[PYTHON] I tried refactoring the CNN model of TensorFlow using TF-Slim

Introduction

――There are multiple libraries in Deep Learning, but TensorFlow seems to have a notation that tends to be complicated when creating a model compared to other libraries. --This time, TF-Slim created the model previously. I tried refactoring using a library called contrib / slim). ――Refactoring is just replacing the notation, and if there is a Python convention, it is ignored and line breaks are included. ――Please note that it is a little difficult to read because the classes are not divided only for the model.

Source code

slim_network.py


#!/usr/local/bin/python
# -*- coding: utf-8 -*-

import cv2
import numpy as np
import tensorflow as tf
import tensorflow.python.platform
import tensorflow.contrib.slim as slim

#Number of identification labels(This time Zuckerberg:0,Elon Musk: 1,Bill Gates:2 so 3)
NUM_CLASSES = 3

#Image size when learning(px)
IMAGE_SIZE = 28

#Number of dimensions of the image(28* 28*Color(?))
IMAGE_PIXELS = IMAGE_SIZE*IMAGE_SIZE*3

#Set the path of data required for learning and the scale of learning
#TensorFlow built-in function that can register parameter settings, default values and help screen explanations
flags = tf.app.flags
FLAGS = flags.FLAGS

#Training data
flags.DEFINE_string('train', '/Users/neriai/Develops/workspace/dir/train/data.txt', 'File name of train data')

#Verification test data
flags.DEFINE_string('test', '/Users/neriai/Develops/workspace/dir/test/data.txt', 'File name of train data')
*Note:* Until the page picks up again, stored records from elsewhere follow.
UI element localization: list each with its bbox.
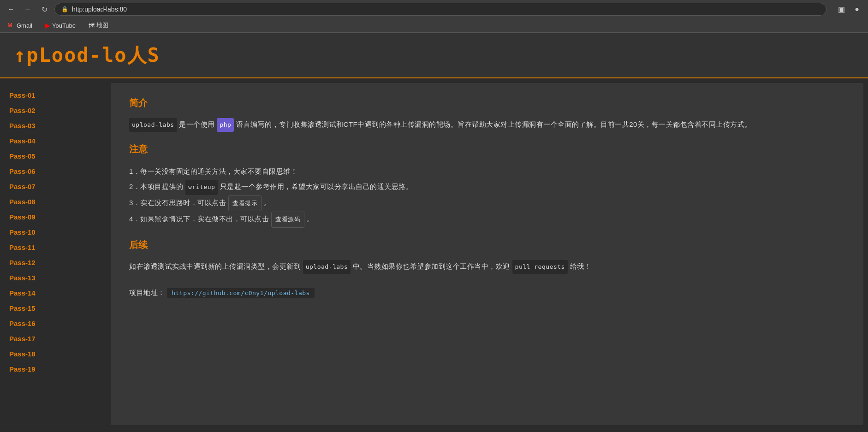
note-section: 注意 1．每一关没有固定的通关方法，大家不要自限思维！ 2．本项目提供的 wri…: [129, 143, 845, 228]
php-code-tag: php: [217, 118, 234, 132]
pull-requests-code: pull requests: [512, 260, 568, 274]
site-header: ↑pLood-lo人S: [0, 33, 868, 78]
page-wrapper: ↑pLood-lo人S Pass-01Pass-02Pass-03Pass-04…: [0, 33, 868, 430]
note-item-3: 3．实在没有思路时，可以点击 查看提示 。: [129, 195, 845, 212]
browser-chrome: ← → ↻ 🔒 http:upload-labs:80 ▣ ● M Gmail …: [0, 0, 868, 33]
sidebar-item-pass16[interactable]: Pass-16: [0, 316, 106, 331]
bookmark-gmail-label: Gmail: [17, 22, 32, 29]
gmail-icon: M: [7, 22, 15, 29]
sidebar-item-pass01[interactable]: Pass-01: [0, 88, 106, 103]
sidebar-item-pass17[interactable]: Pass-17: [0, 331, 106, 346]
sidebar-item-pass14[interactable]: Pass-14: [0, 285, 106, 301]
note-2-pre: 2．本项目提供的: [129, 183, 185, 190]
bookmark-youtube[interactable]: ▶ YouTube: [42, 21, 78, 30]
sidebar-item-pass02[interactable]: Pass-02: [0, 103, 106, 118]
sidebar-item-pass03[interactable]: Pass-03: [0, 118, 106, 133]
sidebar-item-pass08[interactable]: Pass-08: [0, 194, 106, 209]
page-footer: CSDN @航沐忆: [0, 430, 868, 432]
view-source-link[interactable]: 查看源码: [271, 212, 304, 228]
browser-titlebar: ← → ↻ 🔒 http:upload-labs:80 ▣ ●: [0, 0, 868, 18]
content-area: 简介 upload-labs 是一个使用 php 语言编写的，专门收集渗透测试和…: [111, 83, 863, 425]
address-bar-url: http:upload-labs:80: [72, 6, 127, 13]
note-2-post: 只是起一个参考作用，希望大家可以分享出自己的通关思路。: [218, 183, 413, 190]
project-url-link[interactable]: https://github.com/c0ny1/upload-labs: [167, 288, 315, 298]
note-item-2: 2．本项目提供的 writeup 只是起一个参考作用，希望大家可以分享出自己的通…: [129, 179, 845, 195]
youtube-icon: ▶: [45, 22, 50, 29]
followup-paragraph: 如在渗透测试实战中遇到新的上传漏洞类型，会更新到 upload-labs 中。当…: [129, 260, 845, 274]
note-4-post: 。: [304, 215, 314, 223]
note-4-pre: 4．如果黑盒情况下，实在做不出，可以点击: [129, 215, 271, 223]
sidebar-item-pass19[interactable]: Pass-19: [0, 361, 106, 377]
site-logo: ↑pLood-lo人S: [14, 42, 854, 68]
project-url-label: 项目地址：: [129, 289, 165, 296]
sidebar-item-pass06[interactable]: Pass-06: [0, 164, 106, 179]
note-title: 注意: [129, 143, 845, 155]
sidebar-item-pass13[interactable]: Pass-13: [0, 270, 106, 285]
view-hint-link[interactable]: 查看提示: [228, 195, 262, 212]
sidebar-item-pass05[interactable]: Pass-05: [0, 148, 106, 164]
forward-button[interactable]: →: [21, 3, 34, 16]
address-bar[interactable]: 🔒 http:upload-labs:80: [54, 3, 826, 16]
writeup-code: writeup: [185, 180, 218, 195]
back-button[interactable]: ←: [5, 3, 18, 16]
note-3-pre: 3．实在没有思路时，可以点击: [129, 199, 228, 207]
note-item-4: 4．如果黑盒情况下，实在做不出，可以点击 查看源码 。: [129, 211, 845, 228]
intro-text-1: 是一个使用: [177, 120, 217, 128]
intro-section: 简介 upload-labs 是一个使用 php 语言编写的，专门收集渗透测试和…: [129, 97, 845, 132]
followup-title: 后续: [129, 239, 845, 251]
intro-title: 简介: [129, 97, 845, 109]
bookmark-maps-label: 地图: [96, 21, 108, 30]
sidebar-item-pass09[interactable]: Pass-09: [0, 209, 106, 225]
followup-pre: 如在渗透测试实战中遇到新的上传漏洞类型，会更新到: [129, 262, 303, 270]
reload-button[interactable]: ↻: [38, 3, 51, 16]
profile-button[interactable]: ●: [850, 3, 863, 16]
sidebar-item-pass04[interactable]: Pass-04: [0, 133, 106, 148]
maps-icon: 🗺: [89, 22, 95, 29]
bookmark-youtube-label: YouTube: [52, 22, 76, 29]
sidebar-item-pass07[interactable]: Pass-07: [0, 179, 106, 194]
bookmarks-bar: M Gmail ▶ YouTube 🗺 地图: [0, 18, 868, 33]
sidebar: Pass-01Pass-02Pass-03Pass-04Pass-05Pass-…: [0, 78, 106, 430]
browser-actions: ▣ ●: [835, 3, 863, 16]
sidebar-item-pass12[interactable]: Pass-12: [0, 255, 106, 270]
bookmark-gmail[interactable]: M Gmail: [5, 21, 35, 30]
sidebar-item-pass11[interactable]: Pass-11: [0, 240, 106, 255]
address-bar-icon: 🔒: [61, 6, 68, 12]
sidebar-item-pass18[interactable]: Pass-18: [0, 346, 106, 361]
main-layout: Pass-01Pass-02Pass-03Pass-04Pass-05Pass-…: [0, 78, 868, 430]
sidebar-item-pass10[interactable]: Pass-10: [0, 225, 106, 240]
intro-text-2: 语言编写的，专门收集渗透测试和CTF中遇到的各种上传漏洞的靶场。旨在帮助大家对上…: [234, 120, 752, 128]
note-item-1: 1．每一关没有固定的通关方法，大家不要自限思维！: [129, 164, 845, 179]
intro-paragraph: upload-labs 是一个使用 php 语言编写的，专门收集渗透测试和CTF…: [129, 118, 845, 132]
sidebar-item-pass15[interactable]: Pass-15: [0, 301, 106, 316]
note-3-post: 。: [262, 199, 271, 207]
followup-section: 后续 如在渗透测试实战中遇到新的上传漏洞类型，会更新到 upload-labs …: [129, 239, 845, 300]
upload-labs-code-1: upload-labs: [129, 118, 177, 132]
upload-labs-code-2: upload-labs: [303, 260, 351, 274]
project-url-line: 项目地址： https://github.com/c0ny1/upload-la…: [129, 285, 845, 300]
followup-pr-post: 给我！: [568, 262, 591, 270]
followup-post: 中。当然如果你也希望参加到这个工作当中，欢迎: [351, 262, 512, 270]
window-toggle-button[interactable]: ▣: [835, 3, 848, 16]
bookmark-maps[interactable]: 🗺 地图: [86, 20, 111, 30]
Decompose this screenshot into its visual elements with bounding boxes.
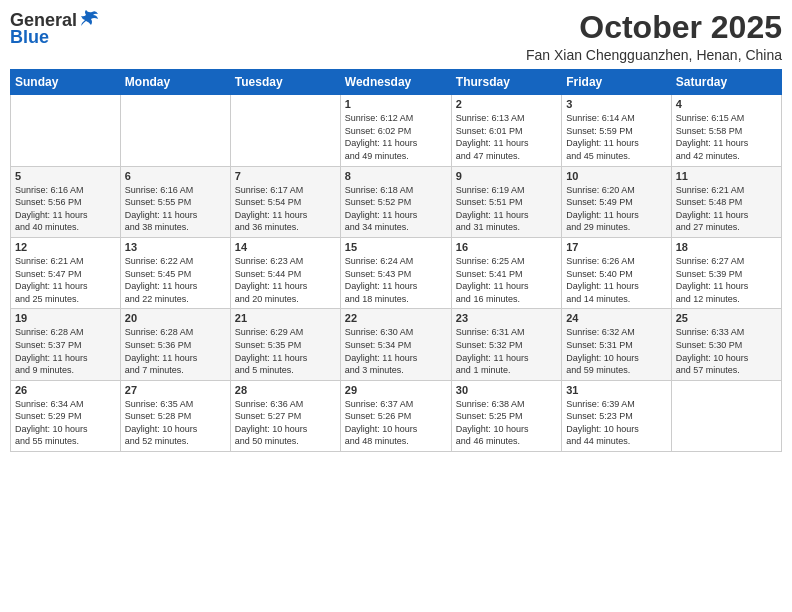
day-number: 28 <box>235 384 336 396</box>
day-detail: Sunrise: 6:33 AMSunset: 5:30 PMDaylight:… <box>676 326 777 376</box>
logo-blue: Blue <box>10 27 49 48</box>
calendar-cell: 15Sunrise: 6:24 AMSunset: 5:43 PMDayligh… <box>340 237 451 308</box>
day-number: 8 <box>345 170 447 182</box>
calendar-cell: 18Sunrise: 6:27 AMSunset: 5:39 PMDayligh… <box>671 237 781 308</box>
calendar-cell: 27Sunrise: 6:35 AMSunset: 5:28 PMDayligh… <box>120 380 230 451</box>
calendar-cell: 6Sunrise: 6:16 AMSunset: 5:55 PMDaylight… <box>120 166 230 237</box>
day-number: 6 <box>125 170 226 182</box>
calendar-cell: 25Sunrise: 6:33 AMSunset: 5:30 PMDayligh… <box>671 309 781 380</box>
title-block: October 2025 Fan Xian Chengguanzhen, Hen… <box>526 10 782 63</box>
day-detail: Sunrise: 6:37 AMSunset: 5:26 PMDaylight:… <box>345 398 447 448</box>
calendar-cell: 30Sunrise: 6:38 AMSunset: 5:25 PMDayligh… <box>451 380 561 451</box>
calendar-cell <box>230 95 340 166</box>
calendar-cell: 7Sunrise: 6:17 AMSunset: 5:54 PMDaylight… <box>230 166 340 237</box>
calendar-cell: 21Sunrise: 6:29 AMSunset: 5:35 PMDayligh… <box>230 309 340 380</box>
day-detail: Sunrise: 6:35 AMSunset: 5:28 PMDaylight:… <box>125 398 226 448</box>
day-detail: Sunrise: 6:14 AMSunset: 5:59 PMDaylight:… <box>566 112 666 162</box>
calendar-week-3: 12Sunrise: 6:21 AMSunset: 5:47 PMDayligh… <box>11 237 782 308</box>
day-number: 23 <box>456 312 557 324</box>
calendar-cell: 10Sunrise: 6:20 AMSunset: 5:49 PMDayligh… <box>562 166 671 237</box>
calendar-cell: 9Sunrise: 6:19 AMSunset: 5:51 PMDaylight… <box>451 166 561 237</box>
weekday-header-tuesday: Tuesday <box>230 70 340 95</box>
day-detail: Sunrise: 6:21 AMSunset: 5:47 PMDaylight:… <box>15 255 116 305</box>
calendar-cell: 1Sunrise: 6:12 AMSunset: 6:02 PMDaylight… <box>340 95 451 166</box>
day-number: 14 <box>235 241 336 253</box>
day-number: 25 <box>676 312 777 324</box>
day-number: 15 <box>345 241 447 253</box>
calendar-week-2: 5Sunrise: 6:16 AMSunset: 5:56 PMDaylight… <box>11 166 782 237</box>
day-number: 5 <box>15 170 116 182</box>
day-detail: Sunrise: 6:39 AMSunset: 5:23 PMDaylight:… <box>566 398 666 448</box>
calendar-header-row: SundayMondayTuesdayWednesdayThursdayFrid… <box>11 70 782 95</box>
day-detail: Sunrise: 6:19 AMSunset: 5:51 PMDaylight:… <box>456 184 557 234</box>
day-detail: Sunrise: 6:38 AMSunset: 5:25 PMDaylight:… <box>456 398 557 448</box>
day-number: 20 <box>125 312 226 324</box>
day-number: 2 <box>456 98 557 110</box>
day-detail: Sunrise: 6:15 AMSunset: 5:58 PMDaylight:… <box>676 112 777 162</box>
day-detail: Sunrise: 6:28 AMSunset: 5:36 PMDaylight:… <box>125 326 226 376</box>
calendar-cell: 31Sunrise: 6:39 AMSunset: 5:23 PMDayligh… <box>562 380 671 451</box>
day-detail: Sunrise: 6:13 AMSunset: 6:01 PMDaylight:… <box>456 112 557 162</box>
calendar-cell: 28Sunrise: 6:36 AMSunset: 5:27 PMDayligh… <box>230 380 340 451</box>
day-number: 4 <box>676 98 777 110</box>
calendar-cell <box>11 95 121 166</box>
calendar-cell: 12Sunrise: 6:21 AMSunset: 5:47 PMDayligh… <box>11 237 121 308</box>
day-number: 13 <box>125 241 226 253</box>
day-detail: Sunrise: 6:25 AMSunset: 5:41 PMDaylight:… <box>456 255 557 305</box>
day-number: 29 <box>345 384 447 396</box>
calendar-cell: 3Sunrise: 6:14 AMSunset: 5:59 PMDaylight… <box>562 95 671 166</box>
day-detail: Sunrise: 6:23 AMSunset: 5:44 PMDaylight:… <box>235 255 336 305</box>
calendar-cell: 11Sunrise: 6:21 AMSunset: 5:48 PMDayligh… <box>671 166 781 237</box>
calendar-cell: 24Sunrise: 6:32 AMSunset: 5:31 PMDayligh… <box>562 309 671 380</box>
calendar-cell: 5Sunrise: 6:16 AMSunset: 5:56 PMDaylight… <box>11 166 121 237</box>
day-detail: Sunrise: 6:17 AMSunset: 5:54 PMDaylight:… <box>235 184 336 234</box>
day-detail: Sunrise: 6:16 AMSunset: 5:55 PMDaylight:… <box>125 184 226 234</box>
day-number: 11 <box>676 170 777 182</box>
day-number: 9 <box>456 170 557 182</box>
calendar-cell: 17Sunrise: 6:26 AMSunset: 5:40 PMDayligh… <box>562 237 671 308</box>
day-detail: Sunrise: 6:28 AMSunset: 5:37 PMDaylight:… <box>15 326 116 376</box>
day-number: 12 <box>15 241 116 253</box>
weekday-header-friday: Friday <box>562 70 671 95</box>
logo: General Blue <box>10 10 100 48</box>
day-detail: Sunrise: 6:22 AMSunset: 5:45 PMDaylight:… <box>125 255 226 305</box>
calendar-week-4: 19Sunrise: 6:28 AMSunset: 5:37 PMDayligh… <box>11 309 782 380</box>
day-detail: Sunrise: 6:20 AMSunset: 5:49 PMDaylight:… <box>566 184 666 234</box>
calendar-cell: 19Sunrise: 6:28 AMSunset: 5:37 PMDayligh… <box>11 309 121 380</box>
day-number: 17 <box>566 241 666 253</box>
calendar-week-5: 26Sunrise: 6:34 AMSunset: 5:29 PMDayligh… <box>11 380 782 451</box>
calendar-week-1: 1Sunrise: 6:12 AMSunset: 6:02 PMDaylight… <box>11 95 782 166</box>
weekday-header-monday: Monday <box>120 70 230 95</box>
day-number: 26 <box>15 384 116 396</box>
day-number: 30 <box>456 384 557 396</box>
calendar-cell: 4Sunrise: 6:15 AMSunset: 5:58 PMDaylight… <box>671 95 781 166</box>
day-detail: Sunrise: 6:26 AMSunset: 5:40 PMDaylight:… <box>566 255 666 305</box>
day-detail: Sunrise: 6:24 AMSunset: 5:43 PMDaylight:… <box>345 255 447 305</box>
day-detail: Sunrise: 6:27 AMSunset: 5:39 PMDaylight:… <box>676 255 777 305</box>
logo-bird-icon <box>78 8 100 30</box>
calendar-cell: 26Sunrise: 6:34 AMSunset: 5:29 PMDayligh… <box>11 380 121 451</box>
calendar-cell: 2Sunrise: 6:13 AMSunset: 6:01 PMDaylight… <box>451 95 561 166</box>
day-detail: Sunrise: 6:12 AMSunset: 6:02 PMDaylight:… <box>345 112 447 162</box>
weekday-header-saturday: Saturday <box>671 70 781 95</box>
page-header: General Blue October 2025 Fan Xian Cheng… <box>10 10 782 63</box>
month-title: October 2025 <box>526 10 782 45</box>
day-detail: Sunrise: 6:36 AMSunset: 5:27 PMDaylight:… <box>235 398 336 448</box>
calendar-cell: 22Sunrise: 6:30 AMSunset: 5:34 PMDayligh… <box>340 309 451 380</box>
day-number: 7 <box>235 170 336 182</box>
weekday-header-thursday: Thursday <box>451 70 561 95</box>
day-number: 22 <box>345 312 447 324</box>
day-detail: Sunrise: 6:31 AMSunset: 5:32 PMDaylight:… <box>456 326 557 376</box>
day-detail: Sunrise: 6:29 AMSunset: 5:35 PMDaylight:… <box>235 326 336 376</box>
day-detail: Sunrise: 6:16 AMSunset: 5:56 PMDaylight:… <box>15 184 116 234</box>
day-number: 18 <box>676 241 777 253</box>
calendar-cell: 16Sunrise: 6:25 AMSunset: 5:41 PMDayligh… <box>451 237 561 308</box>
calendar-cell: 14Sunrise: 6:23 AMSunset: 5:44 PMDayligh… <box>230 237 340 308</box>
day-number: 19 <box>15 312 116 324</box>
calendar-table: SundayMondayTuesdayWednesdayThursdayFrid… <box>10 69 782 452</box>
day-detail: Sunrise: 6:21 AMSunset: 5:48 PMDaylight:… <box>676 184 777 234</box>
calendar-cell: 13Sunrise: 6:22 AMSunset: 5:45 PMDayligh… <box>120 237 230 308</box>
day-number: 27 <box>125 384 226 396</box>
day-detail: Sunrise: 6:18 AMSunset: 5:52 PMDaylight:… <box>345 184 447 234</box>
day-number: 1 <box>345 98 447 110</box>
#Folder where data is placed
flags.DEFINE_string('train_dir', '/Users/neriai/Develops/workspace/dir/data', 'Directory to put the training data.')

#Number of data learning training trials
flags.DEFINE_integer('max_steps', 100, 'Number of steps to run trainer.')

#How many images to use in one learning
flags.DEFINE_integer('batch_size', 20, 'Batch size Must divide evenly into the dataset sizes.')

#If the learning rate is too small, learning will not proceed, and if it is too large, the error will not converge or diverge.
flags.DEFINE_float('learning_rate', 1e-4, 'Initial learning rate.')

#AI learning model part(neural network)To create
# images_placeholder:Image placeholder, keep_prob:dropout rate place_holder becomes an argument
#Outputs and returns the probability of each label for the input image
def model(x_image, keep_prob):
    with slim.arg_scope(
        [slim.conv2d, slim.fully_connected],
        activation_fn=tf.nn.relu,
        weights_initializer=tf.truncated_normal_initializer(stddev=0.1),
        biases_initializer=tf.constant_initializer(0.1)
    ):
        with slim.arg_scope([slim.max_pool2d], padding='SAME'):

            #Create the first layer of the convolution layer
            conv1 = slim.conv2d(x_image, 32, [5, 5])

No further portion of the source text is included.